**Goal of the exercise:** Type out the complete listing below word for word, without its pictures.

**Data extract:**
::::

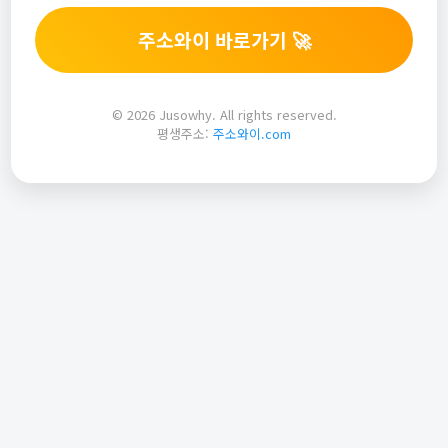
주소와이 바로가기 🚀
© 2026 Jusowhy. All rights reserved.
평생주소:
주소와이.com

::::

**Answer space:**
주소와이 바로가기 🚀
© 2026 Jusowhy. All rights reserved.
평생주소:
주소와이.com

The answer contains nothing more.